In 1992, the Buzzards Bay NEP established, in partnership with the citizens group the Buzzards Bay Coalition, a water quality monitoring program to evaluate nitrogen loading impacts in Buzzards Bay. The purpose of this monitoring program was to not only document water quality conditions and trends in Buzzards Bay embayments, but to also evaluate the appropriateness of the specific nitrogen loading limits recommended in the 1991 CCMP. The data also proved useful in building public support for nitrogen action. This program continues to this day.
The data collected in this citizen-based water quality monitoring program has proved useful to both managers and the public and has prompted action to manage both point and non-point pollution sources alike.

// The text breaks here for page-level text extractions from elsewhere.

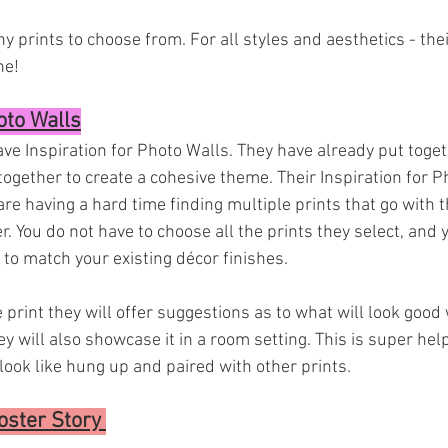
 prints to choose from. For all styles and aesthetics - their
e! 
oto Walls
have Inspiration for Photo Walls. They have already put toge
together to create a cohesive theme. Their Inspiration for P
re having a hard time finding multiple prints that go with 
. You do not have to choose all the prints they select, and 
to match your existing décor finishes. 
e print they will offer suggestions as to what will look good 
y will also showcase it in a room setting. This is super help
look like hung up and paired with other prints.
ster Story 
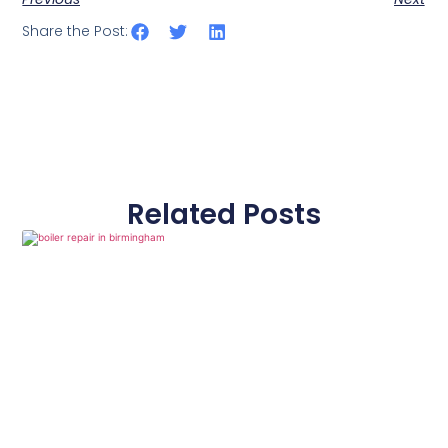
Share the Post:
Related Posts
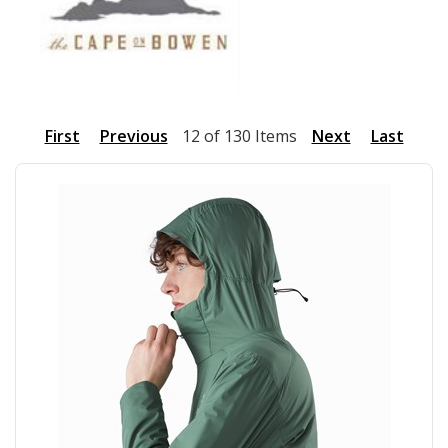
First
Previous
12 of 130 Items
Next
Last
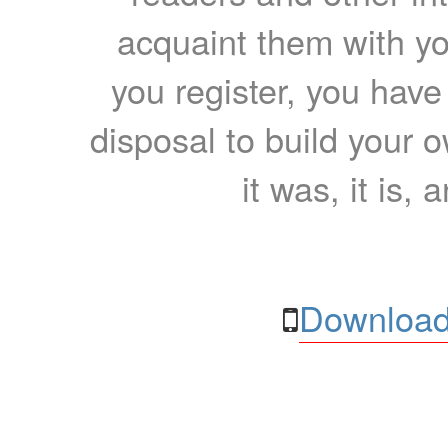
acquaint them with yo
you register, you have
disposal to build your ow
it was, it is, 
Download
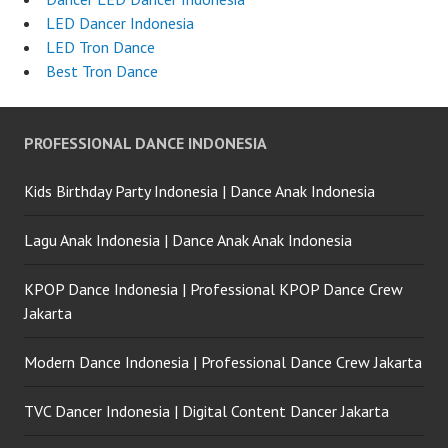
LED Dancer Indonesia
LED Tron Dance
Best Tron Dance
PROFESSIONAL DANCE INDONESIA
Kids Birthday Party Indonesia | Dance Anak Indonesia
Lagu Anak Indonesia | Dance Anak Anak Indonesia
KPOP Dance Indonesia | Professional KPOP Dance Crew
Jakarta
Modern Dance Indonesia | Professional Dance Crew Jakarta
TVC Dancer Indonesia | Digital Content Dancer Jakarta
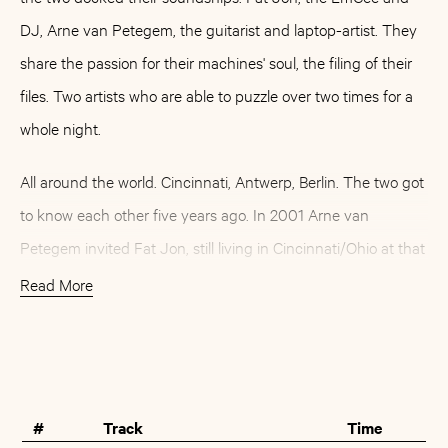
DJ, Arne van Petegem, the guitarist and laptop-artist. They
share the passion for their machines' soul, the filing of their
files. Two artists who are able to puzzle over two times for a
whole night.
All around the world. Cincinnati, Antwerp, Berlin. The two got
to know each other five years ago. In 2001 Arne van
Petegem invited Fat Jon, still living in Cincinnati/Ohio at that
time, to a workshop in Antwerp. What followed this first
Read More
encounter was great respect for the music of the other and a
deep, lasting friendship - as well as the idea of a common
Buy
Artist
album.
#
Track
Time
»The Same Channel« has grown out of this. A musical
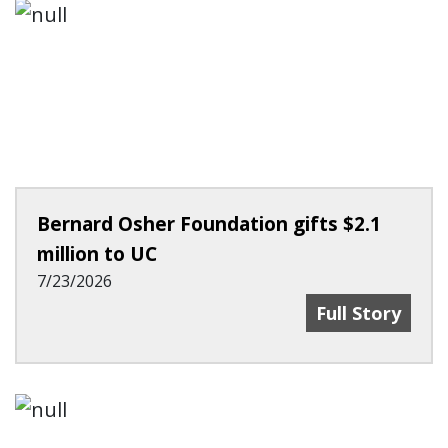
Bernard Osher Foundation gifts $2.1
million to UC
7/23/2026
Bernard Osher 
Full Story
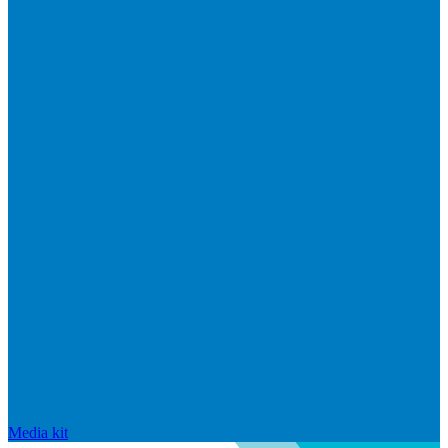
Media kit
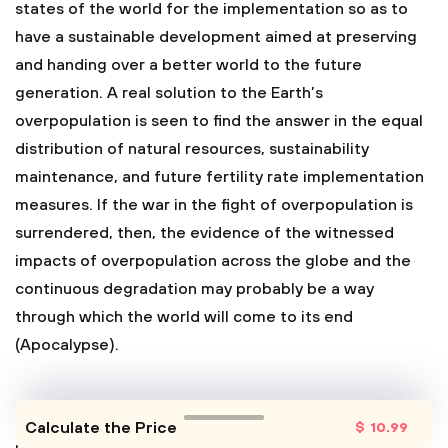
states of the world for the implementation so as to
have a sustainable development aimed at preserving
and handing over a better world to the future
generation. A real solution to the Earth’s
overpopulation is seen to find the answer in the equal
distribution of natural resources, sustainability
maintenance, and future fertility rate implementation
measures. If the war in the fight of overpopulation is
surrendered, then, the evidence of the witnessed
impacts of overpopulation across the globe and the
continuous degradation may probably be a way
through which the world will come to its end
(Apocalypse).
Calculate the Price
$
10
.99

However, it was not until the late 1990s that the BBNEP used the data to revise the original CCMP loading limit recommendations. The 1999 report below represents that undertaking. While the data in the report supports the fundamentals of the Buzzards Bay NEP’s management approach such as calculating mass loadings to land, and tailoring TMDLs to bay volume and flushing, it also suggested that the recommended limits are too high, and in some cases need to be reduced by one half.
About 2001, the Buzzards Bay NEP’s methodology for establishing nitrogen loading limits was superseded by the DEP’s Massachusetts Estuaries Project (MEP) model. This new approach identified threshold loading targets based on a similar nitrogen loading approach, but where existing water quality was compared to loading and a predictive water quality model. This improved approach was what was originally envisioned in the original CCMP, and the BBNEP fully supports the efforts of the MEP program.

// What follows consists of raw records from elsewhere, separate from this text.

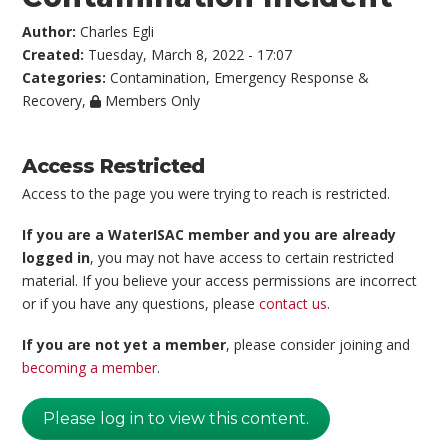
Author:
Charles Egli
Created:
Tuesday, March 8, 2022 - 17:07
Categories:
Contamination
,
Emergency Response &
Recovery
,
Members Only
Access Restricted
Access to the page you were trying to reach is restricted.
If you are a WaterISAC member and you are already
logged in
, you may not have access to certain restricted
material. If you believe your access permissions are incorrect
or if you have any questions, please
contact us
.
If you are not yet a member
, please consider joining and
becoming a member
.
Please log in to view this content.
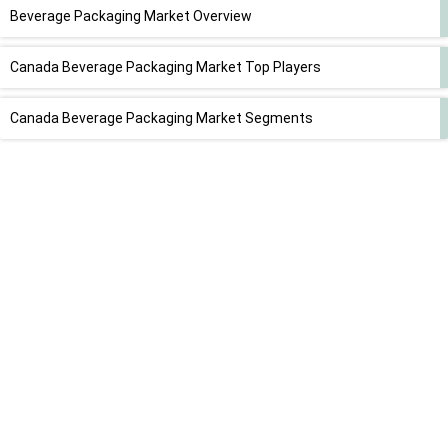
Beverage Packaging Market Overview
Canada Beverage Packaging Market Top Players
Canada Beverage Packaging Market Segments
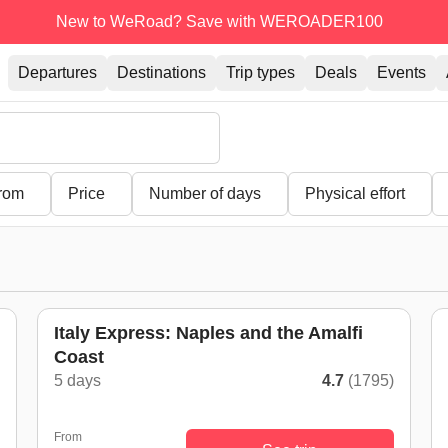
New to WeRoad? Save with WEROADER100
Departures
Destinations
Trip types
Deals
Events
from
Price
Number of days
Physical effort
Italy Express: Naples and the Amalfi
Coast
)
5 days
4.7
(1795)
From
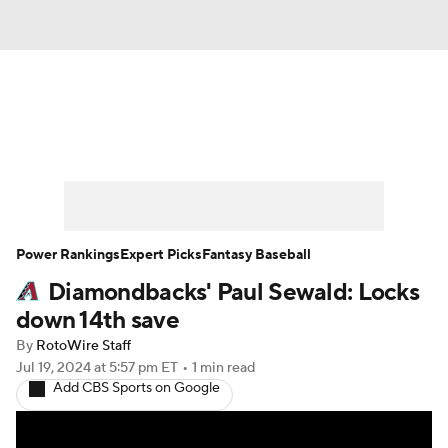
News
Rankings
Roster Trends
Depth Charts
Two-Start Pitchers
Probable Pitchers
Player News
Power Rankings
Expert Picks
Fantasy Baseball
Diamondbacks' Paul Sewald: Locks
Player Search
Stats
Injury Report
down 14th save
By
RotoWire Staff
Jul 19, 2024
at 5:57 pm ET
•
1 min read
Add CBS Sports on Google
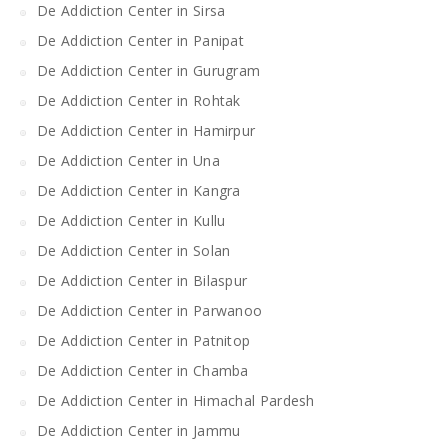
De Addiction Center in Sirsa
De Addiction Center in Panipat
De Addiction Center in Gurugram
De Addiction Center in Rohtak
De Addiction Center in Hamirpur
De Addiction Center in Una
De Addiction Center in Kangra
De Addiction Center in Kullu
De Addiction Center in Solan
De Addiction Center in Bilaspur
De Addiction Center in Parwanoo
De Addiction Center in Patnitop
De Addiction Center in Chamba
De Addiction Center in Himachal Pardesh
De Addiction Center in Jammu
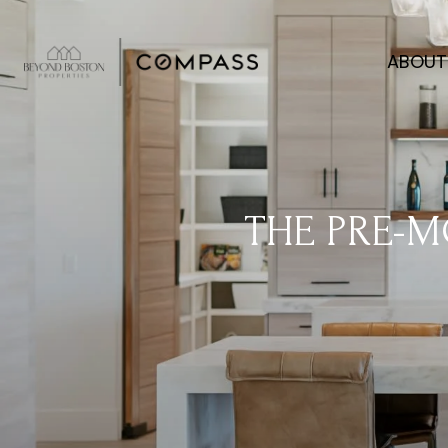
ABOUT
THE PRE-M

When the MEP established, its goal was to develop TMDLs for 89 embayments in Massachusetts. Originally this work was scheduled to be complete by 2010, but delays in completion of studies and budget shortfalls have slowed progress on the effort.
The MEP’s nitrogen loading methodologies are quite similar to that used by the BBNEP and Cape Cod Commission in the 1990s and all the models use similar assumptions, although the MEP updated a number of loading coefficients based on new studies and information. In the 1990s, the Buzzards Bay NEP’s GIS spreadsheets used certain MassGIS land use areas in its loading analyses, with residential units calculated from US Census GIS coverage, parcel data, or other information as desired. The MEP’s parcel loading spreadsheets are more comprehensive in that every Assessor’s office parcel area is assigned an area for impervious, lawn, natural landscapes, and so forth. These areas are multiplied times loading coefficients. The BBNEP recommends that towns and their consultants adopt this modeling approach to ensure consistency with the MEP model when evaluating various management options to achieve EPA approved TMDLs.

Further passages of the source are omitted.